Statoil Says Tax Change May Force Business, Jobs Out of Norway

Statoil ASA, Norway’s largest oil producer, said it may be forced to relocate operations and jobs abroad if it’s no longer allowed to deduct the cost of overseas exploration and development from taxable income at home.

Norway’s government, in its budget proposal for 2013, said it would eliminate the right to deduct such costs as it seeks to bring in about 500 million kroner ($88 million) in additional tax revenue in 2013.

“The consequence of that is that jobs and business are likely to be moved out of Norway,” Statoil Chief Financial Officer Torgrim Reitan said today in a presentation in Oslo. “It gives a clear incentive to change the legal structure of the company.”

Statoil has seen overseas costs rise as it expands in countries such as the U.S., Angola and Brazil to counter falling production from aging fields off Norway. The Stavanger-based company plans to increase production to 2.5 million barrels of oil equivalent a day in 2020 from about 2 million now as it increases investment in international production.

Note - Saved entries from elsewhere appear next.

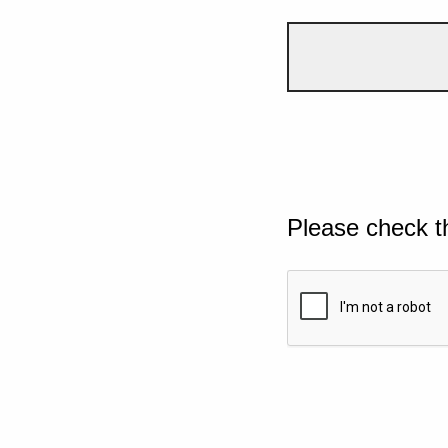
Please check t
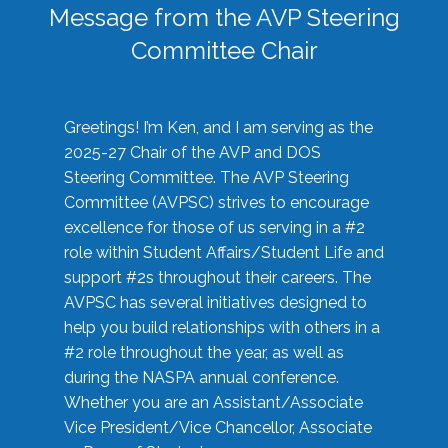
Message from the AVP Steering
Committee Chair
Greetings! I’m Ken, and I am serving as the
2025-27 Chair of the AVP and DOS
Steering Committee. The AVP Steering
Committee (AVPSC) strives to encourage
excellence for those of us serving in a #2
role within Student Affairs/Student Life and
support #2s throughout their careers. The
AVPSC has several initiatives designed to
help you build relationships with others in a
#2 role throughout the year, as well as
during the NASPA annual conference.
Whether you are an Assistant/Associate
Vice President/Vice Chancellor, Associate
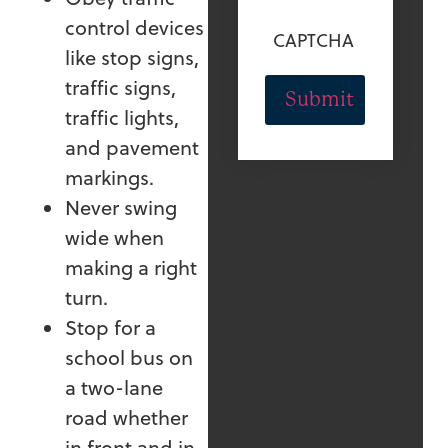
control devices
CAPTCHA
like stop signs,
traffic signs,
traffic lights,
and pavement
markings.
Never swing
wide when
making a right
turn.
Stop for a
school bus on
a two-lane
road whether
in front and in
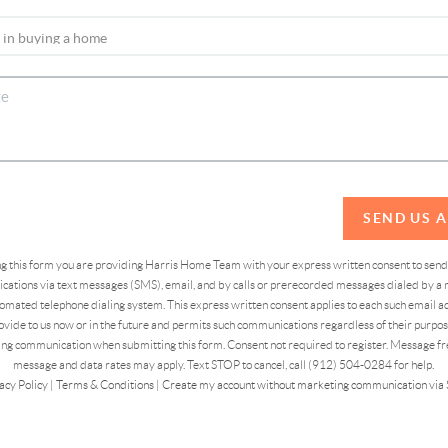
SEND US 
ing this form you are providing Harris Home Team with your express written consent to sen
ations via text messages (SMS), email, and by calls or prerecorded messages dialed by a n
omated telephone dialing system. This express written consent applies to each such email 
vide to us now or in the future and permits such communications regardless of their purpose
ng communication when submitting this form. Consent not required to register. Message fr
message and data rates may apply. Text STOP to cancel, call (912) 504-0284 for help.
acy Policy
|
Terms & Conditions
|
Create my account without marketing communication via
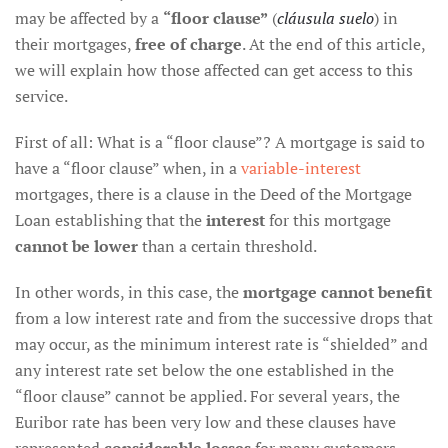
may be affected by a
“floor clause”
(
cláusula suelo
) in
their mortgages,
free of charge
. At the end of this article,
we will explain how those affected can get access to this
service.
First of all: What is a “floor clause”? A mortgage is said to
have a “floor clause” when, in a
variable-interest
mortgages, there is a clause in the Deed of the Mortgage
Loan establishing that the
interest
for this mortgage
cannot be lower
than a certain threshold.
In other words, in this case, the
mortgage cannot benefit
from a low interest rate and from the successive drops that
may occur, as the minimum interest rate is “shielded” and
any interest rate set below the one established in the
“floor clause” cannot be applied. For several years, the
Euribor rate has been very low and these clauses have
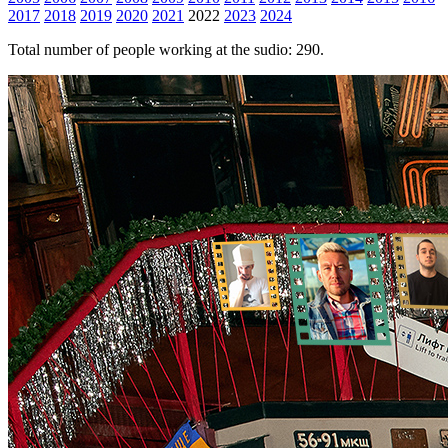
2017
2018
2019
2020
2021
2022
2023
2024
Total number of people working at the sudio: 290.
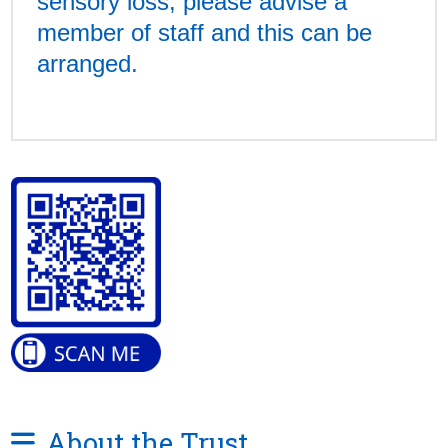
sensory loss, please advise a
member of staff and this can be
arranged.
About the Trust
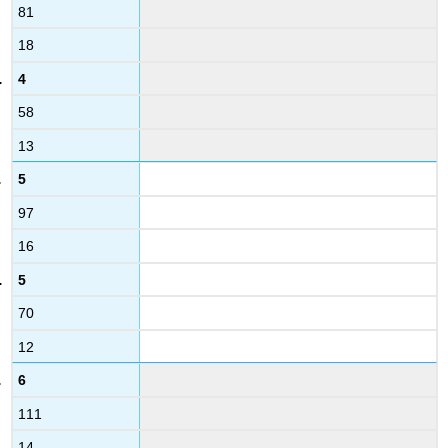
81
18
4
58
13
5
97
16
5
70
12
6
111
14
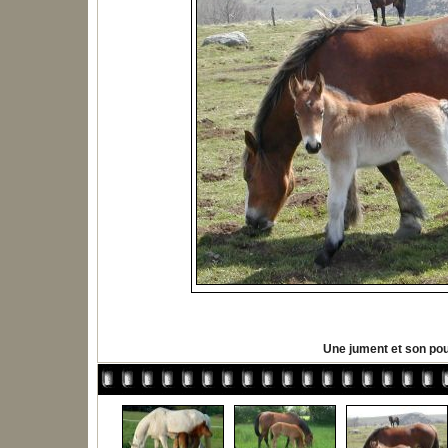
Une jument et son pou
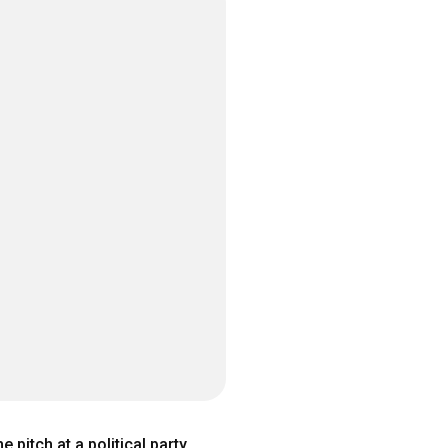
pitch at a political party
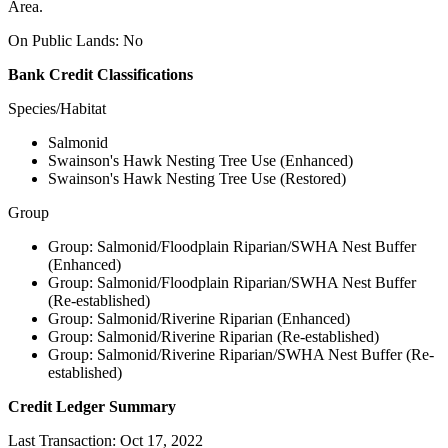
Area.
On Public Lands: No
Bank Credit Classifications
Species/Habitat
Salmonid
Swainson's Hawk Nesting Tree Use (Enhanced)
Swainson's Hawk Nesting Tree Use (Restored)
Group
Group: Salmonid/Floodplain Riparian/SWHA Nest Buffer
(Enhanced)
Group: Salmonid/Floodplain Riparian/SWHA Nest Buffer
(Re-established)
Group: Salmonid/Riverine Riparian (Enhanced)
Group: Salmonid/Riverine Riparian (Re-established)
Group: Salmonid/Riverine Riparian/SWHA Nest Buffer (Re-
established)
Credit Ledger Summary
Last Transaction: Oct 17, 2022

Exploration expenses at Statoil’s international units jumped 90 percent to 11.1 billion kroner in the first nine months of 2012 from a year earlier, according to the company’s third-quarter report. Exploration costs fell 28 percent to 2.3 billion kroner in Norway.

Scrap Deductions

The Scandinavian country’s tax system “subsidizes” oil recovery abroad by allowing Norwegian companies to deduct exploration and development costs from income related to onshore operations in Norway, the government said in its budget plan. The nation, which receives only “modest” taxes from the companies’ overseas production, has proposed to end cost deductions as well as the levies themselves.

Reitan said the changes, which have been presented to Parliament and “will probably be voted into law,” would reduce the profitability of Statoil’s international exploration and make the company less competitive when bidding for licenses abroad.

“We are still puzzled that the Ministry of Finance seems not to have the competitiveness of the Norwegian tax system higher on its agenda,” he said. “We are also surprised by the way the ministry states that there is not any need to put in place any measures to keep employees in Norway.”

Reitan declined to elaborate on the cost impact of the changes, or on which operations and jobs may be relocated.

“We are in a phase where we are assessing what this means, and what adjustments we will have to make,” he said in an interview following his presentation.